I adored Hugh Manning. 

He was suave, amusing, intelligent, had a wonderful voice . . . and played a pretty good game of contract bridge. 

In fact it was in cutting for partners at the bridge table that I first met him.  As, indeed, I met so many of my friends during the 1950s and the 1960s.

Funny how it's the little things that often remain in memory when some of the more significant happenings are consigned to our unconscious minds.  In the case of Hugh Manning, the first thing that springs to recall is that he introduced me to the wonderful world of Tom Lehrer, whose name was practically unknown in the UK at that time.  We were playing bridge at his Hampstead home and the game was considerably delayed by the LP performance and our vast guffaws.

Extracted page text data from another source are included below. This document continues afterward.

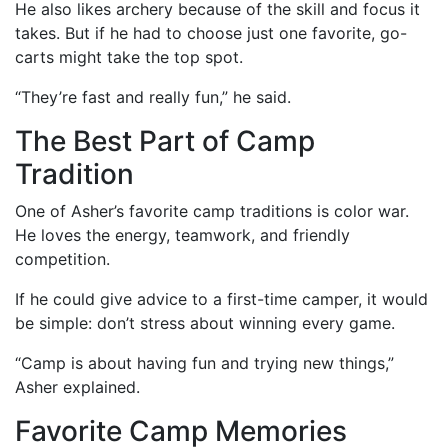
He also likes archery because of the skill and focus it
takes. But if he had to choose just one favorite, go-
carts might take the top spot.
“They’re fast and really fun,” he said.
The Best Part of Camp
Tradition
One of Asher’s favorite camp traditions is color war.
He loves the energy, teamwork, and friendly
competition.
If he could give advice to a first-time camper, it would
be simple: don’t stress about winning every game.
“Camp is about having fun and trying new things,”
Asher explained.
Favorite Camp Memories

This would have been a few years after his film appearance in The Dambusters, illustrated above.  He went on to appear in several other movies, his final big screen performance being in The Elephant Man in 1980, illustrated below.  But he was never far from sight and memory with some very well known appearances on TV, such as the soap opera Emmerdale from 1977 to 1989.  His role as a butler to Kathleen Harrison's Mrs Thursday preceded this in 1966 and this was a role that he reprised famously and for a long time in televised commercials advertising the soft drink Robinson's lemon barley water - a favoured thirst-quencher on the tennis courts of Wimbledon.

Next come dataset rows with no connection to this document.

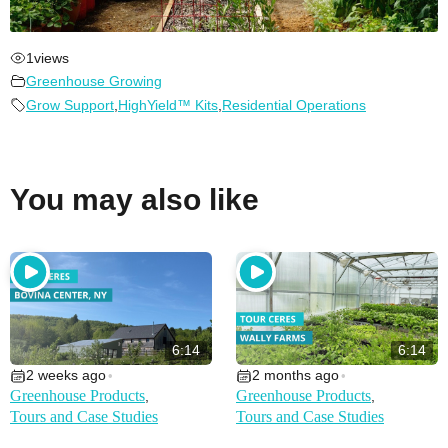
1
views
Greenhouse Growing
Grow Support
,
HighYield™ Kits
,
Residential Operations
You may also like
6:14
6:14
2 weeks ago
2 months ago
•
•
Greenhouse Products
Greenhouse Products
,
,
Tours and Case Studies
Tours and Case Studies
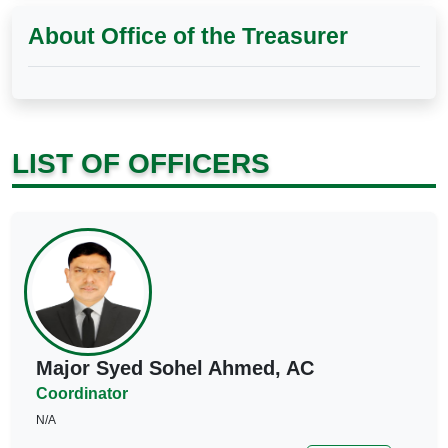
About Office of the Treasurer
LIST OF OFFICERS
Major Syed Sohel Ahmed, AC
Coordinator
N/A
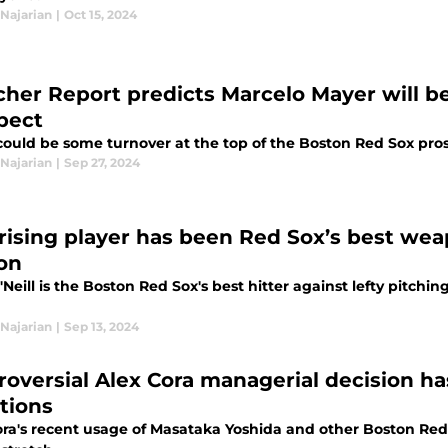
Najarian
|
Oct 15, 2024
cher Report predicts Marcelo Mayer will be
pect
could be some turnover at the top of the Boston Red Sox pros
Najarian
|
Sep 27, 2024
rising player has been Red Sox’s best weap
on
'Neill is the Boston Red Sox's best hitter against lefty pitchin
Najarian
|
Sep 13, 2024
roversial Alex Cora managerial decision h
tions
ora's recent usage of Masataka Yoshida and other Boston Red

I only saw him in one live performance, but it is one I have never forgotten, although I no longer recall the venue.  He did a wonderful one-man show, reciting some of the works of Charles Dickens.  This was recalled vividly, with nostalgia and sadness, last year when I went to the theatre with my daughter to see Simon Callow perform similarly and - for me - disappointingly.  I have little doubt that it was the memory of Hugh Manning in that role which detracted massively from any pleasure I might have derived from Simon Callow.